The regime of the Tigrean People’s Liberation Front (TPLF) that replaced the Derg similarly undertook its own campaign of “ethnic struggle” under the name “ethnic federalism” and  massacred tens of thousands of young people committing atrocities worse than the white minority apartheid regime in South Africa, as I have previously documented.

Today, we have a young Ethiopian leader who is teaching the youth:

Don’t die or kill to please your politicians or for politics.

Don’t die or kill for what you believe in because you could be wrong.

Cast your votes to fight for your cause, not rocks.

If you don’t like me or my party, punish us by withholding your vote not spreading violence in the streets.

If my party loses, I will hand over power within 24 hours and become the loyal opposition.

If your party loses, accept the people’s judgment and live (not die) to fight another day.

Our problem is not the politics of identity and ethnicity. Our problem is poverty. Lack of prosperity. Lack of empathy.

We are our brothers’ and sisters’ keepers, not our brothers’ and sisters’ jailers, torturers and tormentors.

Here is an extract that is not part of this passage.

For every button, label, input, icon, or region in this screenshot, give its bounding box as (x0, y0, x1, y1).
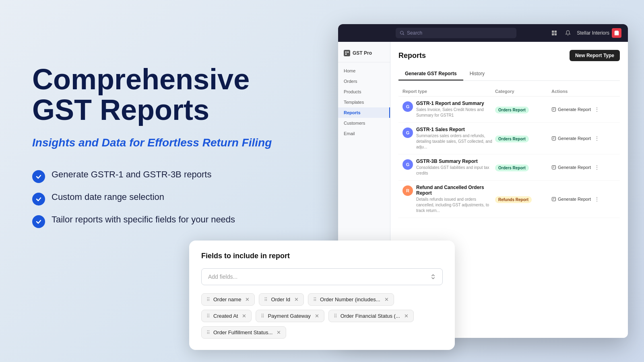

The time for divide and rule using ethnic and religious dog whistles to grab power is over.

Prosperity is as much a state of mind as poverty is a physical state of existence.

You are what you think.

If you think of yourself as always being in poverty, you will never achieve prosperity.

If you think hate, you become haters.

If you think love, you become lovers.

Negative thoughts produce negative actions. Positive thoughts produce positive actions.

Negative energy is disempowering. Positive energy is empowering.

Fear produces inaction and indifference. Courage produces action and change.

In the end, we all become what we think.

Think solutions. Feel solutions. Don’t wallow in problems.

Work hand to achieve prosperity. Aspire prosperity. Dream prosperity. Hope for prosperity.

Don’t become friends with poverty for it will take you down and keep you down.

There is a poverty of mind. People who hate and use violence are sick in the mind.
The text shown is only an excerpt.